One problem is that where and how we split is dependent on the order we see packages, which is in
turn dependent on the preference you get e.g. from `uv.lock`. So it can happen that we solve your
requirements with specific forks, write this to the lockfile, and when you call `uv lock` again,
we'd do a different resolution even if nothing changed because the preferences cause us to use
different fork points. To avoid this we write the `environment-markers` of each fork and each
package that diverges between forks to the lockfile. When doing a new resolution, we start with the
forks from the lockfile and use fork-dependent preference (from the `environment-markers` on each
package) to keep the resolution stable. When requirements change, we may introduce new forks from
the saved forks.
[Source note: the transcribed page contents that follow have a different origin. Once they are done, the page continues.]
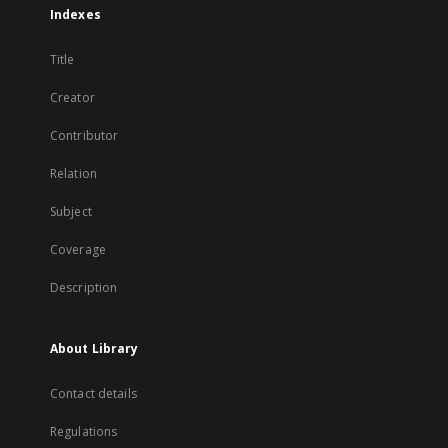
Indexes
Title
Creator
Contributor
Relation
Subject
Coverage
Description
About Library
Contact details
Regulations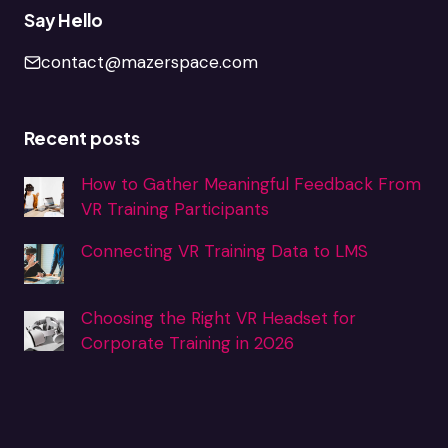
Say Hello
contact@mazerspace.com
Recent posts
How to Gather Meaningful Feedback From
VR Training Participants
Connecting VR Training Data to LMS
Choosing the Right VR Headset for
Corporate Training in 2026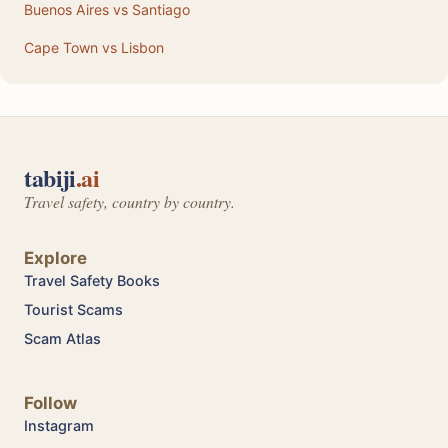
Buenos Aires vs Santiago
Cape Town vs Lisbon
tabiji
.ai
Travel safety, country by country.
Explore
Travel Safety Books
Tourist Scams
Scam Atlas
Follow
Instagram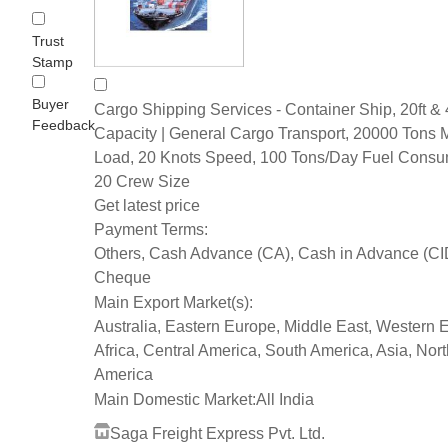
Trust
Stamp
Buyer
Cargo Shipping Services - Container Ship, 20ft & 
Feedback
Capacity | General Cargo Transport, 20000 Tons 
Load, 20 Knots Speed, 100 Tons/Day Fuel Consu
20 Crew Size
Get latest price
Payment Terms:
Others, Cash Advance (CA), Cash in Advance (CI
Cheque
Main Export Market(s):
Australia, Eastern Europe, Middle East, Western 
Africa, Central America, South America, Asia, Nort
America
Main Domestic Market:
All India
Saga Freight Express Pvt. Ltd.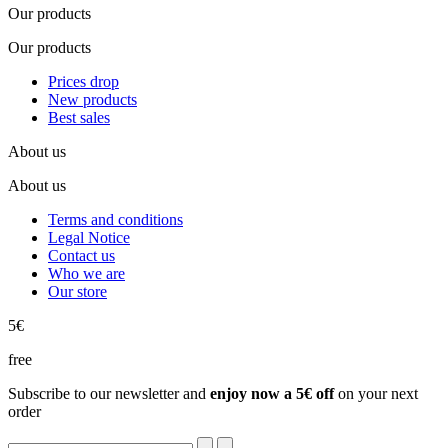
Our products
Our products
Prices drop
New products
Best sales
About us
About us
Terms and conditions
Legal Notice
Contact us
Who we are
Our store
5€
free
Subscribe to our newsletter and
enjoy now a 5€ off
on your next
order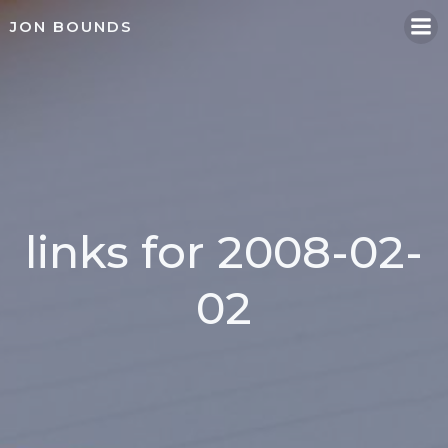
Skip
JON BOUNDS
to
content
links for 2008-02-
02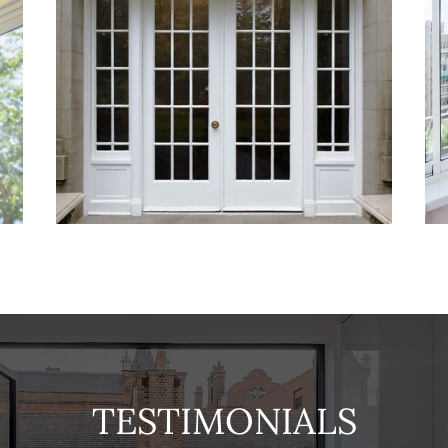
TESTIMONIALS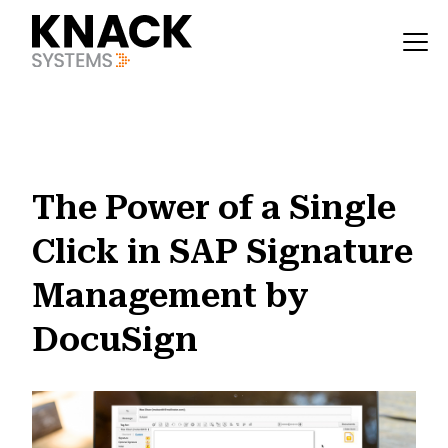
?v=1785403408842
The Power of a Single
Click in SAP Signature
Management by
DocuSign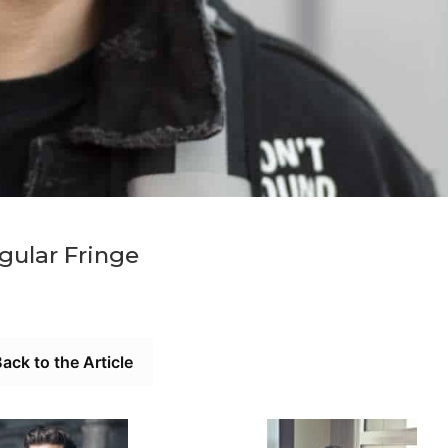
gular Fringe
ack to the Article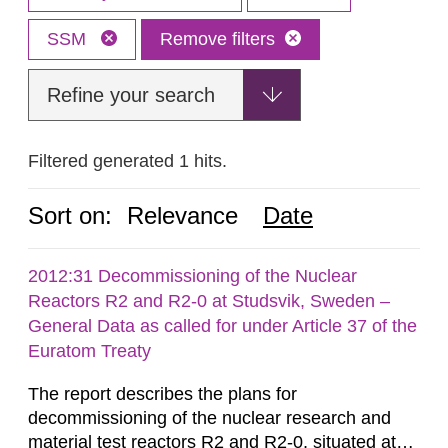
SSM
Remove filters
Refine your search
Filtered generated 1 hits.
Sort on:
Relevance
Date
2012:31 Decommissioning of the Nuclear
Reactors R2 and R2-0 at Studsvik, Sweden –
General Data as called for under Article 37 of the
Euratom Treaty
The report describes the plans for
decommissioning of the nuclear research and
material test reactors R2 and R2-0, situated at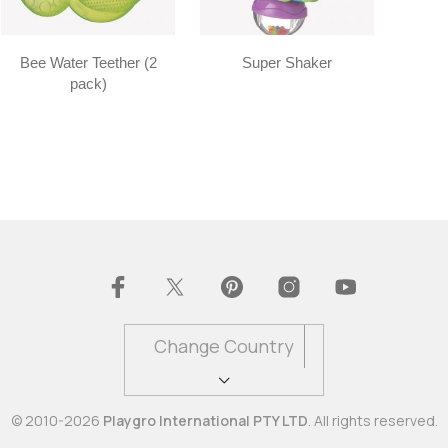
Bee Water Teether (2
Super Shaker
pack)
Change Country
© 2010-2026
Playgro International PTY LTD
. All rights reserved.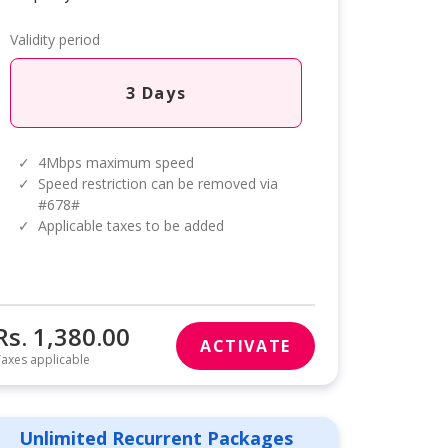
Validity period
3 Days
✓
4Mbps maximum speed
✓
Speed restriction can be removed via
#678#
✓
Applicable taxes to be added
Rs. 1,380.00
ACTIVATE
axes applicable
Unlimited Recurrent Packages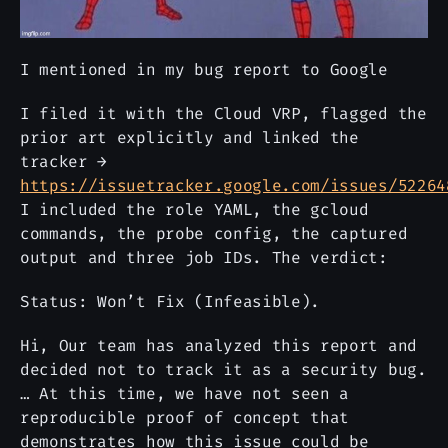
I mentioned in my bug report to Google
I filed it with the Cloud VRP, flagged the
prior art explicitly and linked the
tracker →
https://issuetracker.google.com/issues/52264
I included the role YAML, the gcloud
commands, the probe config, the captured
output and three job IDs. The verdict:
Status: Won’t Fix (Infeasible).
Hi, Our team has analyzed this report and
decided not to track it as a security bug.
… At this time, we have not seen a
reproducible proof of concept that
demonstrates how this issue could be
We also merge forks with identical packages to keep the number of forks low.
## Requires-python
To ensure that a resolution with `requires-python = ">=3.9"` can actually be installed for all those
python versions, uv requires that all dependency support at least that python version. We reject
package versions that declare e.g. `requires-python = ">=3.10"` because we already know that a
resolution with that version can't be installed on Python 3.9, while the user explicitly requested
including 3.9. For simplicity and forward compatibility, we do however only consider lower bounds
for requires-python. If a dependency declares `requires-python = ">=3.8,<4"`, we don't want to
propagate that `<4` marker.
## Wheel tags
While our resolution is universal with respect to requirement markers, this doesn't extend to wheel
tags. Wheel tags can encode Python version, Python interpreter, operating system and architecture,
e.g. `torch-2.4.0-cp312-cp312-manylinux2014_aarch64.whl` is only compatible with CPython 3.12 on
arm64 Linux with glibc >= 2.17 (the manylinux2014 policy), while `tqdm-4.66.4-py3-none-any.whl`
works with all Python 3 versions and interpreters on any operating system and architecture. Most
projects have a (universally compatible) source distribution we can fall back to when we try to
install a package version and there is no compatible wheel, but some, such as `torch`, don't have a
source distribution. In this case an installation on e.g. Python 3.13 or an uncommon operating
system or architecture will fail with a message about a missing matching wheel.